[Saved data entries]
== Segment start ==

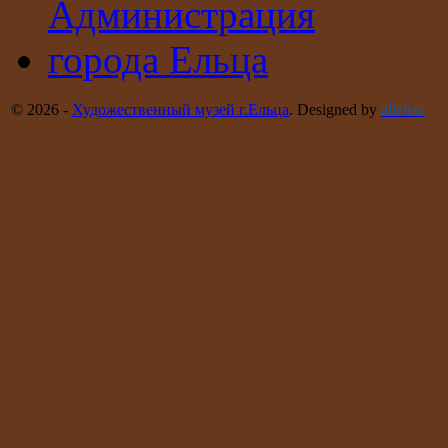
© 2026 -
Художественный музей г.Ельца
. Designed by
allelets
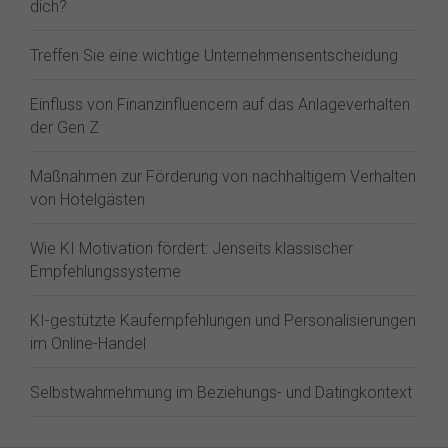
dich?
Treffen Sie eine wichtige Unternehmensentscheidung
Einfluss von Finanzinfluencern auf das Anlageverhalten
der Gen Z⁠
Maßnahmen zur Förderung von nachhaltigem Verhalten
von Hotelgästen
Wie KI Motivation fördert: Jenseits klassischer
Empfehlungssysteme
KI-gestützte Kaufempfehlungen und Personalisierungen
im Online-Handel
Selbstwahrnehmung im Beziehungs- und Datingkontext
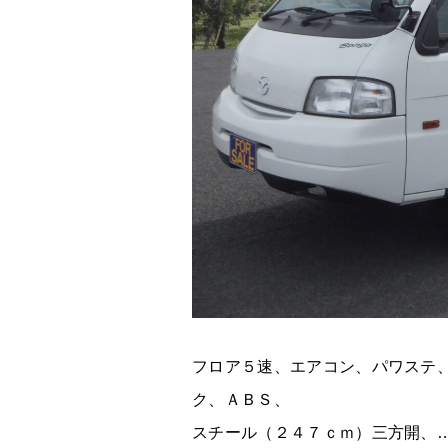
フロア５速、エアコン、パワステ
ク、ＡＢＳ、
スチール（２４７ｃｍ）三方開、…e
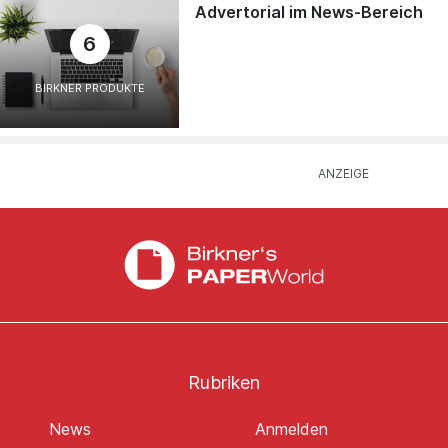
Advertorial im News-Bereich
6
BIRKNER PRODUKTE
Rubriken
News
Anmelden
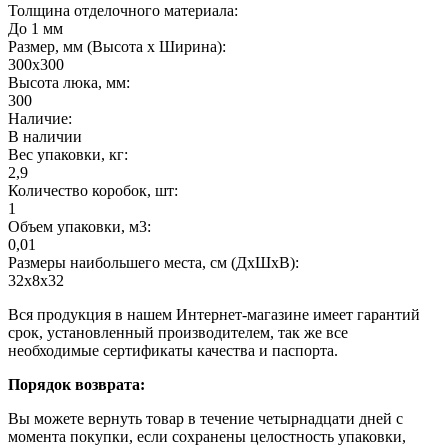
Толщина отделочного материала:
До 1 мм
Размер, мм (Высота х Ширина):
300х300
Высота люка, мм:
300
Наличие:
В наличии
Вес упаковки, кг:
2,9
Количество коробок, шт:
1
Объем упаковки, м3:
0,01
Размеры наибольшего места, см (ДхШхВ):
32х8х32
Вся продукция в нашем Интернет-магазине имеет гарантий
срок, установленный производителем, так же все
необходимые сертификаты качества и паспорта.
Порядок возврата:
Вы можете вернуть товар в течение четырнадцати дней с
момента покупки, если сохранены целостность упаковки,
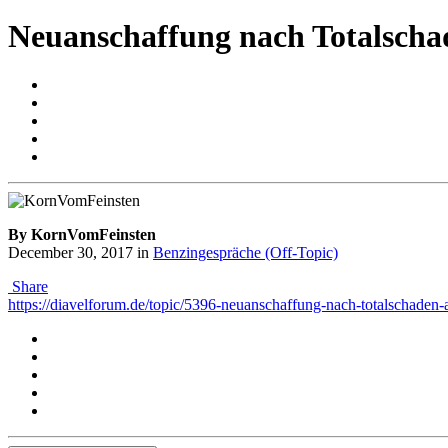
Neuanschaffung nach Totalschad
By KornVomFeinsten
December 30, 2017
in
Benzingespräche (Off-Topic)
Share
https://diavelforum.de/topic/5396-neuanschaffung-nach-totalschade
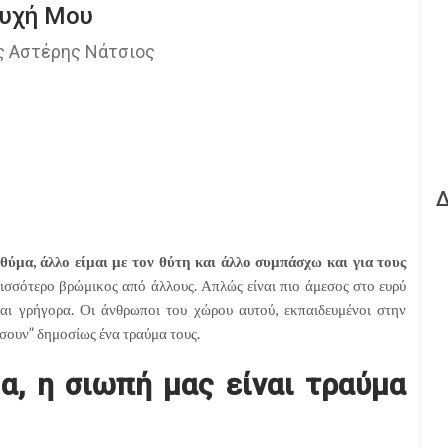
Ψυχή Μου
ής Αστέρης Νάτσιος
 θύμα, άλλο είμαι με τον θύτη και άλλο συμπάσχω και για τους
ρισσότερο βρώμικος από άλλους. Απλώς είναι πιο άμεσος στο ευρύ
 και γρήγορα. Οι άνθρωποι του χώρου αυτού, εκπαιδευμένοι στην
σουν” δημοσίως ένα τραύμα τους.
α, η σιωπή μας είναι τραύμα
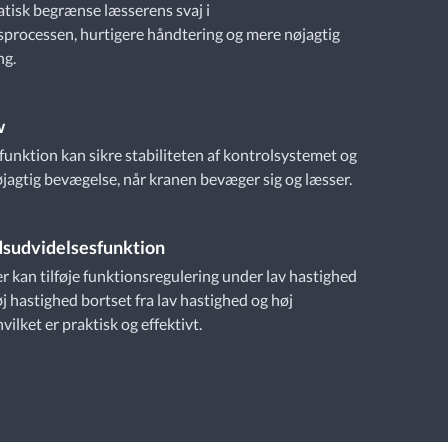
tisk begrænse læsserens svaj i
processen, hurtigere håndtering og mere nøjagtig
ng.
w
unktion kan sikre stabiliteten af kontrolsystemet og
jagtig bevægelse, når kranen bevæger sig og læsser.
sudvidelsesfunktion
r kan tilføje funktionsregulering under lav hastighed
j hastighed bortset fra lav hastighed og høj
vilket er praktisk og effektivt.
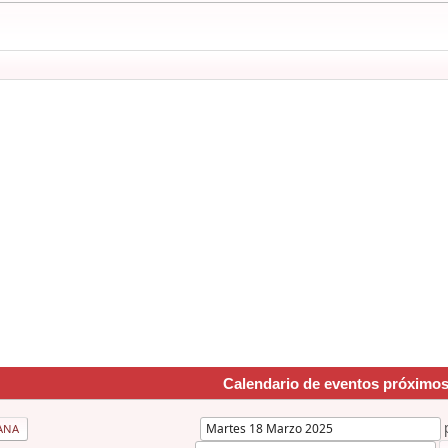
Calendario de eventos próximo
ANA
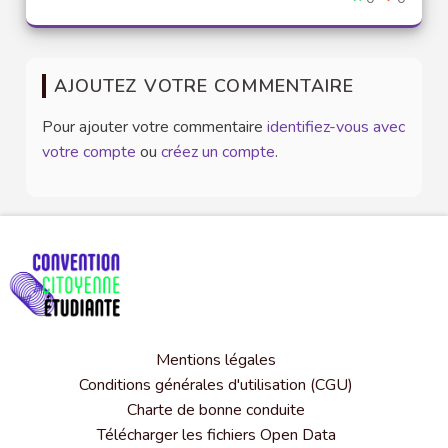
AJOUTEZ VOTRE COMMENTAIRE
Pour ajouter votre commentaire
identifiez-vous avec
votre compte
ou
créez un compte
.
Mentions légales
Conditions générales d'utilisation (CGU)
Charte de bonne conduite
Télécharger les fichiers Open Data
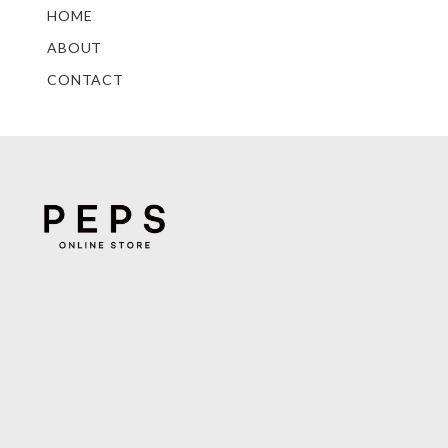
HOME
ABOUT
CONTACT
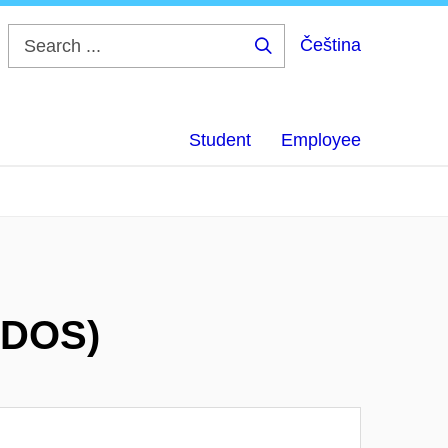
Čeština
Search
...
Student
Employee
MDOS)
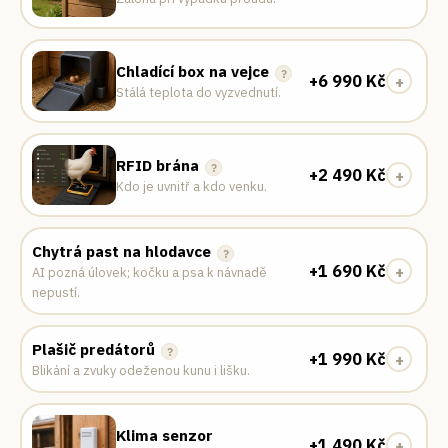
Chladící box na vejce
?
+
6 990
Kč
+
Stálá teplota do vyzvednutí.
RFID brána
?
+
2 490
Kč
+
Kdo je uvnitř a kdo venku.
Chytrá past na hlodavce
?
+
1 690
Kč
+
AI pozná úlovek; kočku a psa k návnadě
nepustí.
Plašič predátorů
?
+
1 990
Kč
+
Blikání a zvuky odeženou kunu i lišku.
Klima senzor
+
1 490
Kč
+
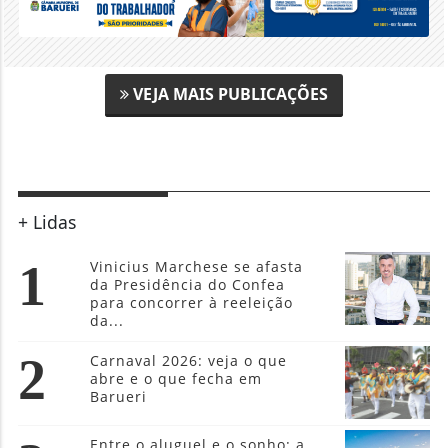
VEJA MAIS PUBLICAÇÕES
+ Lidas
1
Vinicius Marchese se afasta
da Presidência do Confea
para concorrer à reeleição
da...
2
Carnaval 2026: veja o que
abre e o que fecha em
Barueri
Entre o aluguel e o sonho: a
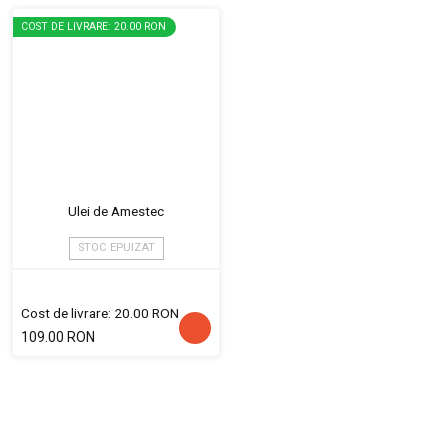
COST DE LIVRARE: 20.00 RON
Ulei de Amestec
STOC EPUIZAT
Cost de livrare: 20.00 RON
109.00 RON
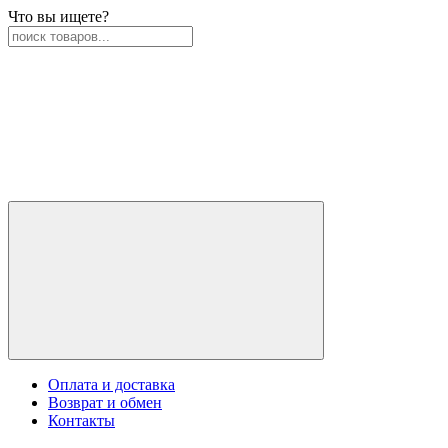
Что вы ищете?
Оплата и доставка
Возврат и обмен
Контакты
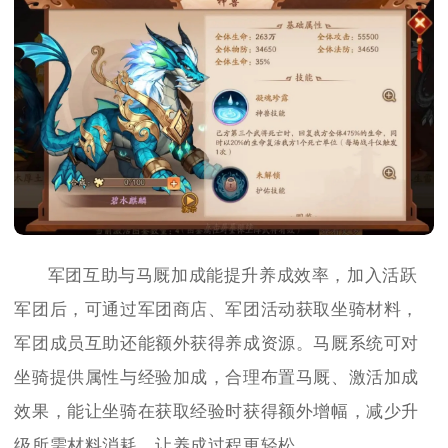
军团互助与马厩加成能提升养成效率，加入活跃
军团后，可通过军团商店、军团活动获取坐骑材料，
军团成员互助还能额外获得养成资源。马厩系统可对
坐骑提供属性与经验加成，合理布置马厩、激活加成
效果，能让坐骑在获取经验时获得额外增幅，减少升
级所需材料消耗，让养成过程更轻松。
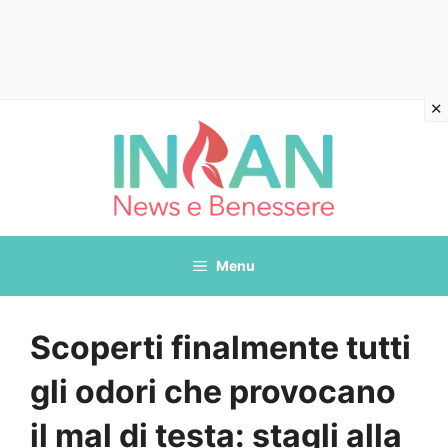
Vai
al
contenuto
Menu
Scoperti finalmente tutti
gli odori che provocano
il mal di testa: stagli alla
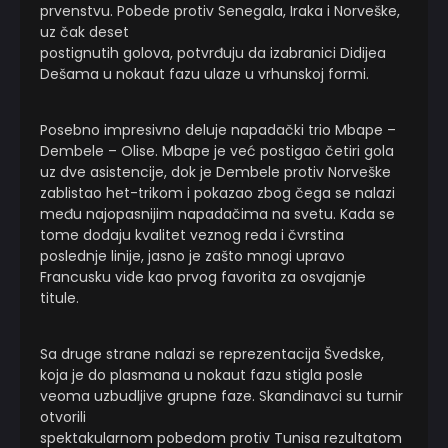
prvenstvu. Pobede protiv Senegala, Iraka i Norveške,
uz čak deset
postignutih golova, potvrđuju da izabranici Didijea
Dešama u nokaut fazu ulaze u vrhunskoj formi.
Posebno impresivno deluje napadački trio Mbape –
Dembele – Olise. Mbape je već postigao četiri gola
uz dve asistencije, dok je Dembele protiv Norveške
zablistao het-trikom i pokazao zbog čega se nalazi
među najopasnijim napadačima na svetu. Kada se
tome dodaju kvalitet veznog reda i čvrstina
poslednje linije, jasno je zašto mnogi upravo
Francusku vide kao prvog favorita za osvajanje
titule.
Sa druge strane nalazi se reprezentacija Švedske,
koja je do plasmana u nokaut fazu stigla posle
veoma uzbudljive grupne faze. Skandinavci su turnir
otvorili
spektakularnom pobedom protiv Tunisa rezultatom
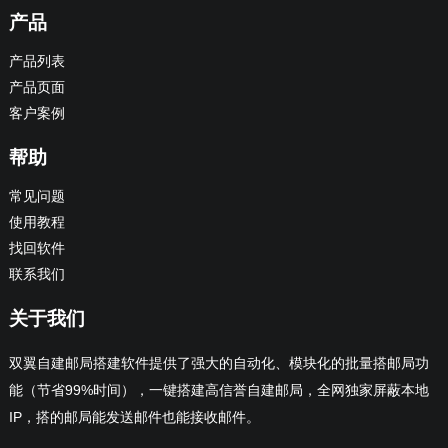
产品
产品列表
产品页面
客户案例
帮助
常见问题
使用教程
找回软件
联系我们
关于我们
双翼自建邮局搭建软件提供了强大的自动化、模块化的批量搭邮局功
能（节省99%时间），一键搭建高信誉自建邮局，全网独家屏蔽本地
IP，搭的邮局能发送邮件也能接收邮件。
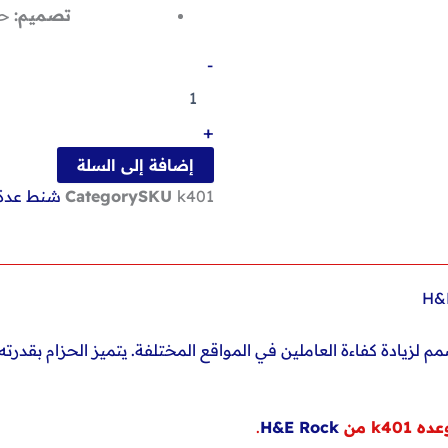
تصميم:
حز
كمية
-
حزام
وسط
حامل
+
شنيور
وعده
إضافة إلى السلة
k401
k401
SKU
Category
شنط عدة
من
H&E
Rock
مم لزيادة كفاءة العاملين في المواقع المختلفة. يتميز الحزام بق
عد
ه k401 من
H&E Rock
.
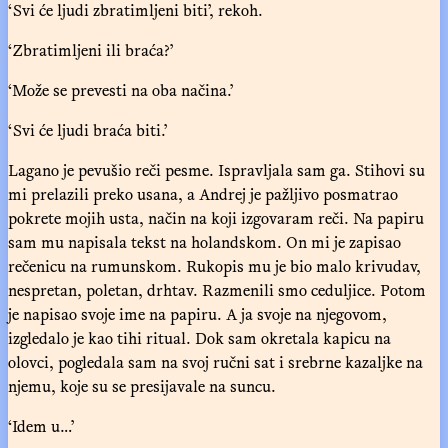
‘Svi će ljudi zbratimljeni biti’, rekoh.
‘Zbratimljeni ili braća?’
‘Može se prevesti na oba načina.’
‘Svi će ljudi braća biti.’
Lagano je pevušio reči pesme. Ispravljala sam ga. Stihovi su
mi prelazili preko usana, a Andrej je pažljivo posmatrao
pokrete mojih usta, način na koji izgovaram reči. Na papiru
sam mu napisala tekst na holandskom. On mi je zapisao
rečenicu na rumunskom. Rukopis mu je bio malo krivudav,
nespretan, poletan, drhtav. Razmenili smo ceduljice. Potom
je napisao svoje ime na papiru. A ja svoje na njegovom,
izgledalo je kao tihi ritual. Dok sam okretala kapicu na
olovci, pogledala sam na svoj ručni sat i srebrne kazaljke na
njemu, koje su se presijavale na suncu.
‘Idem u…’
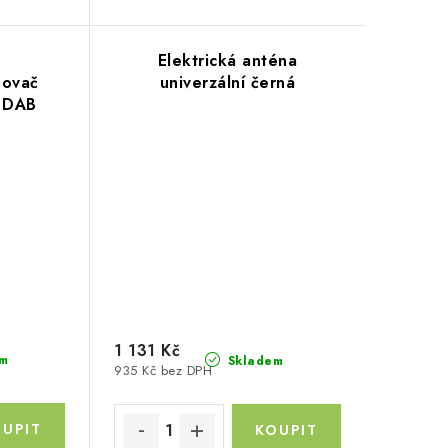
Elektrická anténa
čovač
univerzální černá
 DAB
1 131 Kč
m
Skladem
935 Kč bez DPH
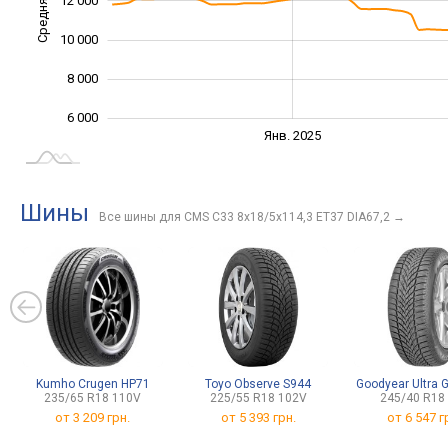
Средняя цена
12 000
10 000
10 000
8 000
6 000
Янв. 2027
Июль
Янв. 2025
L
Шины
Все шины для CMS C33 8x18/5x114,3 ET37 DIA67,2
→
Kumho Crugen HP71
Toyo Observe S944
Goodyear Ultra G
235/65 R18 110V
225/55 R18 102V
245/40 R18
от
3 209 грн.
от
5 393 грн.
от
6 547 г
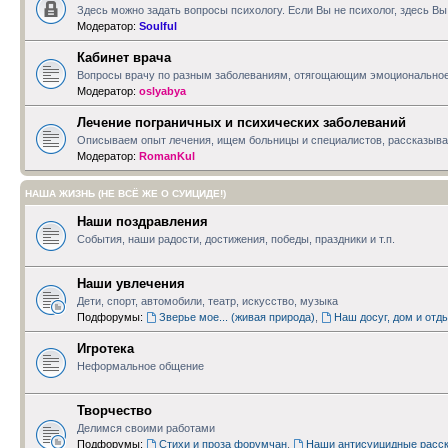
Здесь можно задать вопросы психологу. Если Вы не психолог, здесь В
Модератор:
Soulful
Кабинет врача
Вопросы врачу по разным заболеваниям, отягощающим эмоциональное
Модератор:
oslyabya
Лечение пограничных и психических заболеваний
Описываем опыт лечения, ищем больницы и специалистов, рассказываем
Модератор:
RomanKul
НАША ЖИЗНЬ (НЕ ВСЁ ЖЕ О СУИЦИДЕ!)
Наши поздравления
События, наши радости, достижения, победы, праздники и т.п.
Наши увлечения
Дети, спорт, автомобили, театр, искусство, музыка
Подфорумы:
Зверье мое... (живая природа)
,
Наш досуг, дом и отд
Игротека
Неформальное общение
Творчество
Делимся своими работами
Подфорумы:
Стихи и проза форумчан
,
Наши антисуицидные расск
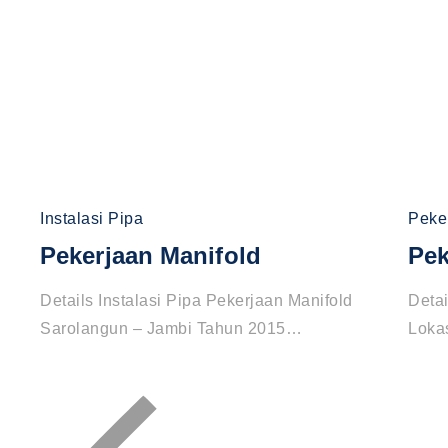
Instalasi Pipa
Peker
Pekerjaan Manifold
Pek
Details Instalasi Pipa Pekerjaan Manifold
Detai
Sarolangun – Jambi Tahun 2015…
Loka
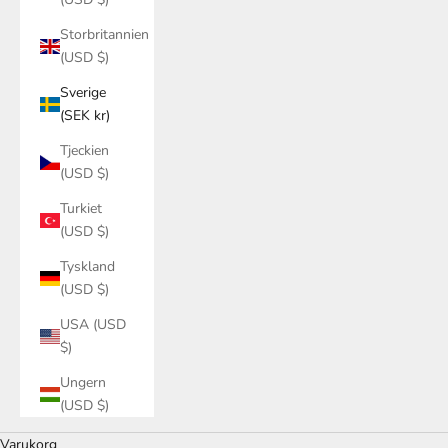
Storbritannien
(USD $)
Sverige
(SEK kr)
Tjeckien
(USD $)
Turkiet
(USD $)
Tyskland
(USD $)
USA (USD
$)
Ungern
(USD $)
Varukorg
Din varukorg är tom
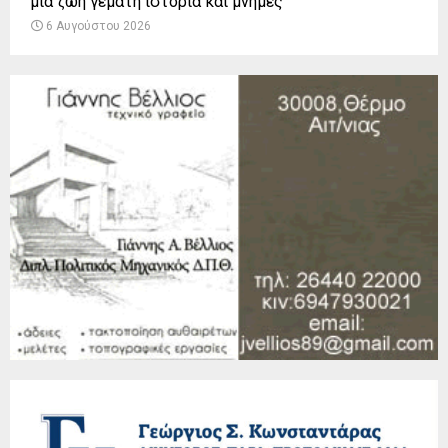
μια ζωή γεμάτη ιστορία και μνήμες
6 Αυγούστου 2026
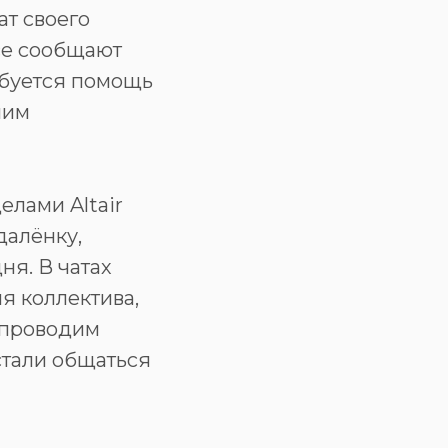
ат своего
Все сообщают
ебуется помощь
мим
елами Altair
далёнку,
ня. В чатах
я коллектива,
 проводим
стали общаться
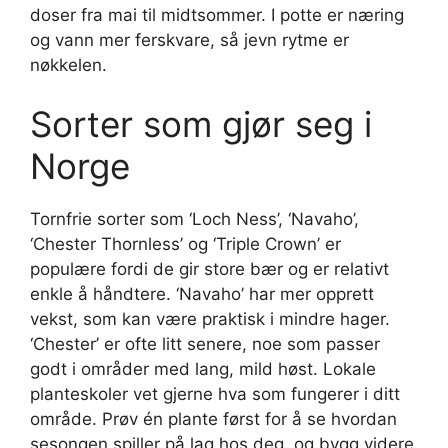
doser fra mai til midtsommer. I potte er næring
og vann mer ferskvare, så jevn rytme er
nøkkelen.
Sorter som gjør seg i
Norge
Tornfrie sorter som ‘Loch Ness’, ‘Navaho’,
‘Chester Thornless’ og ‘Triple Crown’ er
populære fordi de gir store bær og er relativt
enkle å håndtere. ‘Navaho’ har mer opprett
vekst, som kan være praktisk i mindre hager.
‘Chester’ er ofte litt senere, noe som passer
godt i områder med lang, mild høst. Lokale
planteskoler vet gjerne hva som fungerer i ditt
område. Prøv én plante først for å se hvordan
sesongen spiller på lag hos deg, og bygg videre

== Segment end ==

With the pictures removed from your copy, retype the lines above from the one that contains "إضافة إلى السلة" through the one that contains "ljudi braća biti.’", exactly.

إضافة إلى السلة
k401
k401
SKU
Category
شنط عدة
من
H&E
Rock
مم لزيادة كفاءة العاملين في المواقع المختلفة. يتميز الحزام بق
عد
ه k401 من
H&E Rock
.
‘Svi će ljudi zbratimljeni biti’, rekoh.
‘Zbratimljeni ili braća?’
‘Može se prevesti na oba načina.’
‘Svi će ljudi braća biti.’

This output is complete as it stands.